--- Data provided ---
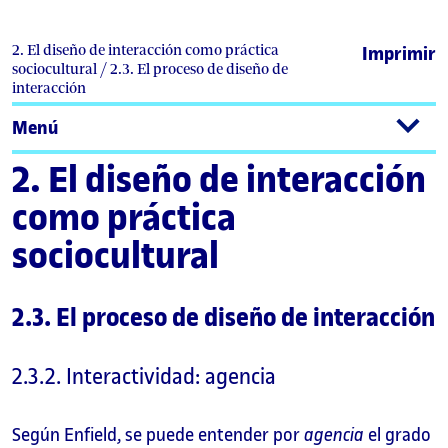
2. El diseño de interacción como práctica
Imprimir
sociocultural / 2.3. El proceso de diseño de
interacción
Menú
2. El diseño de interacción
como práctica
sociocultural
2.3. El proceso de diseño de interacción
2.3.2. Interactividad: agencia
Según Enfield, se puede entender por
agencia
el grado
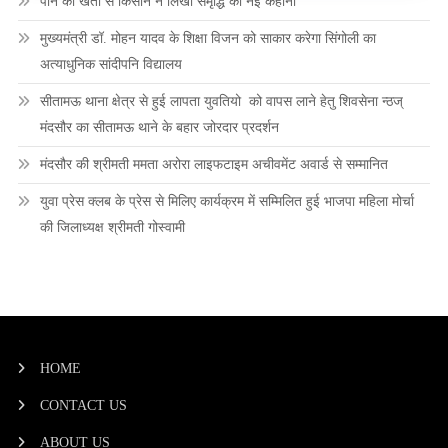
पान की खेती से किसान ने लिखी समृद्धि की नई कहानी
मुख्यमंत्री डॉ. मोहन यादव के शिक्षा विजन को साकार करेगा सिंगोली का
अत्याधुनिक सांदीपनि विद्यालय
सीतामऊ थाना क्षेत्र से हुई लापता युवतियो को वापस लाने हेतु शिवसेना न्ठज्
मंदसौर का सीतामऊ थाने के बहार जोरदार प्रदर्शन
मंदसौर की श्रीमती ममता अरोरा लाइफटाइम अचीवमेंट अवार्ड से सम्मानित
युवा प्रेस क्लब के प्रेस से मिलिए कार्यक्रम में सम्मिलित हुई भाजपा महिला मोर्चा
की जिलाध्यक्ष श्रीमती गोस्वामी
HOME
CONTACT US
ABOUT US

--- Exercise instructions ---
Wherever the string "proceso" occurs in the data, copy the line that holds it.

--- Written answer ---
sociocultural / 2.3. El proceso de diseño de
2.3. El proceso de diseño de interacción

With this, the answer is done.